# What the exercise asks
Among the records, which lines include "İlçe"? List them.

# Source records
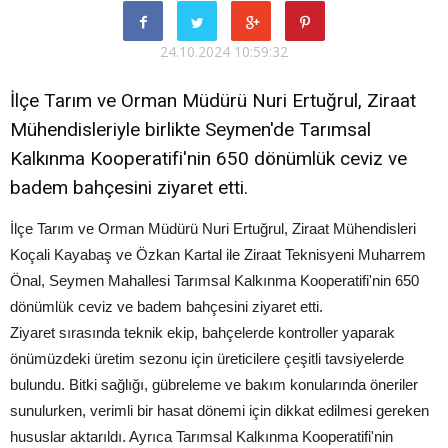
24.10.2024 10:59:32
İlçe Tarım ve Orman Müdürü Nuri Ertuğrul, Ziraat
Mühendisleriyle birlikte Seymen'de Tarımsal
Kalkınma Kooperatifi'nin 650 dönümlük ceviz ve
badem bahçesini ziyaret etti.
İlçe Tarım ve Orman Müdürü Nuri Ertuğrul, Ziraat Mühendisleri
Koçali Kayabaş ve Özkan Kartal ile Ziraat Teknisyeni Muharrem
Önal, Seymen Mahallesi Tarımsal Kalkınma Kooperatifi'nin 650
dönümlük ceviz ve badem bahçesini ziyaret etti.
Ziyaret sırasında teknik ekip, bahçelerde kontroller yaparak
önümüzdeki üretim sezonu için üreticilere çeşitli tavsiyelerde
bulundu. Bitki sağlığı, gübreleme ve bakım konularında öneriler
sunulurken, verimli bir hasat dönemi için dikkat edilmesi gereken
hususlar aktarıldı. Ayrıca Tarımsal Kalkınma Kooperatifi'nin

# Solution to this problem
İlçe Tarım ve Orman Müdürü Nuri Ertuğrul, Ziraat
İlçe Tarım ve Orman Müdürü Nuri Ertuğrul, Ziraat Mühendisleri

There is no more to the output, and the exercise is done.